Prague was awful starting from the time that I decided to leave. I was in Brugge on a day trip, and my watch stopped for an hour for some reason, so I was running an hour behind. When I got to the train, I needed to get on the train and then have it arrive just on time so I could get my stuff and get to my next train. I had 4 minutes to make the connection. However, some handicapped people were late to the train, so the train waiting the extra 15 minutes to let those people on. I made it very close to Brussels on time to make the connection, but as I made it to the platform the train was pulling away.
I went to the ticket office and explained my problem, and they told me that there was another train very soon, but it was going on a different route to get to the same place. I was going to have to go through Cologne, Germany to get to Frankfurt to change to a train to Prague. When I got to Cologne, the train was late, so I raced to the platform for the connecting train, but they changed the platform and didn't announce it, so I, like a dork, stood there and waited for the next 40 minutes before I asked, "Where's the train to Frankfurt?" I found ANOTHER train that was ending up at the same place but was AGAIN taking an alternate route, but I got on. To make a long story short, I ended up at the wrong station in Frankfurt and had to figure out how to navigate to the main train station to make a connecting train to Prague, which I did do with no problem.

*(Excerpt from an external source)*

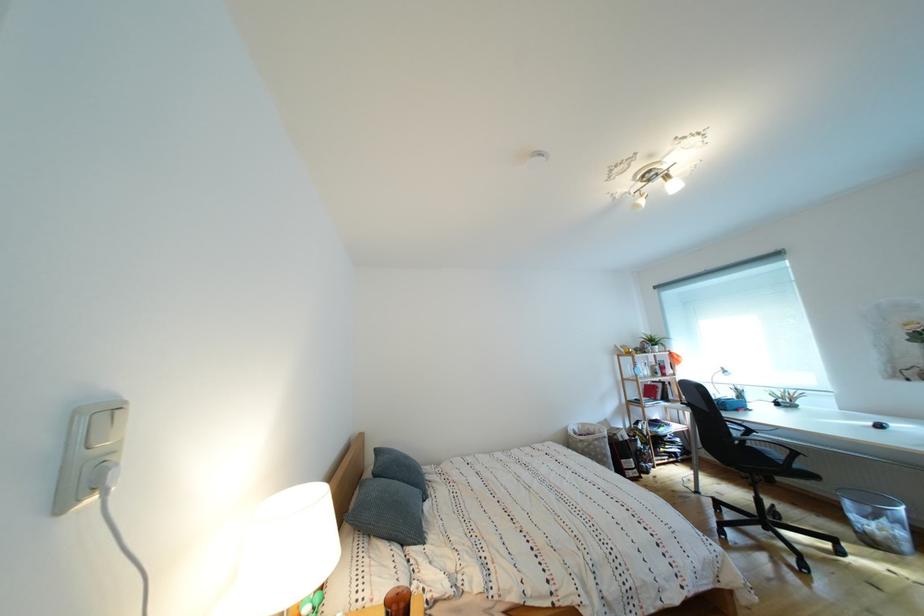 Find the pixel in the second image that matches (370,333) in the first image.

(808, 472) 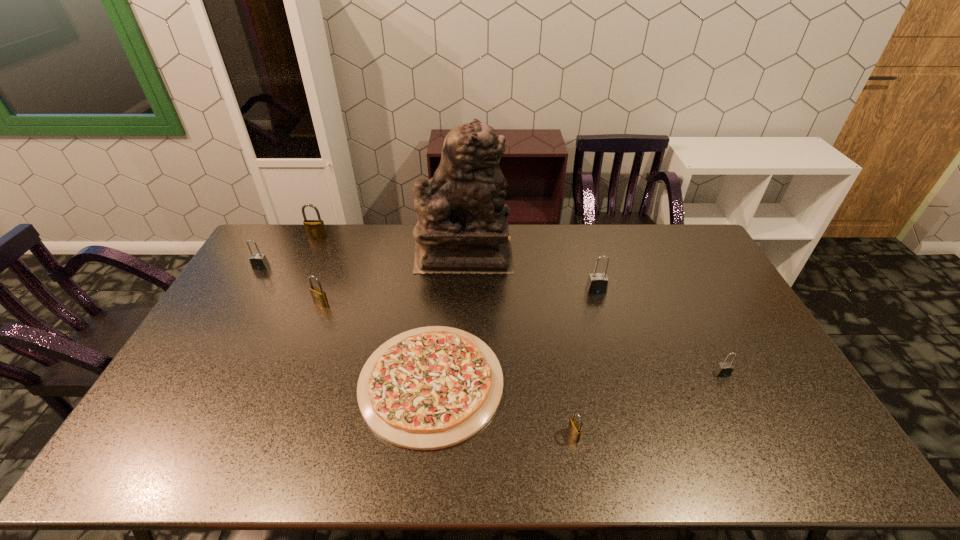 This screenshot has height=540, width=960. Find the location of `the second nearest padlock`. the second nearest padlock is located at coordinates (724, 369).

Because it was a night train, I found a compartment to myself and settled down. When people came to interrupt me, I moved, and eventually found a quiet place to settle down. UNTIL I had just fallen asleep, and some German man threw open the train of my car and stuffed as many of his high school group as he could in there with me. So, it was me and a bunch of students and my luggage and their luggage. They didn't speak English, and it was just awkward. So, I pulled out my MP3 player and tried to go to sleep UNTIL the group right next door to me decided to have a party very loudly. At one point, I went angrily over to their car at about 2:00 AM and yelled, "I don't care if you don't speak English, but you need to sit down and shut up and go to sleep because you're not the only people on this train!" After that, they still didn't settle down, so I found their teacher to get them to be quiet. When that didn't work, I grabbed my luggage, went to the entirely different end of the train. On my way, I informed the leader of the group that they had a horrible group of students that were drinking and doing drugs on the train under his care and that I would reconsider taking them on an outing to Prague. With that, I left them, and found peace in my empty room.
UNTIL the police came through. I guess that I look like a terrorist or something because they woke me up and started to interrogate me about what I had been doing in Amsterdam, and what was going on with my bags. They didn't speak much English, and I can't say that I know any words in Czech (except for Hlavni, which I think means either train or station), so it was interesting. Eventually they stamped my passport and sent me on my way. And thus ends the exciting parts of my train ride to Prague.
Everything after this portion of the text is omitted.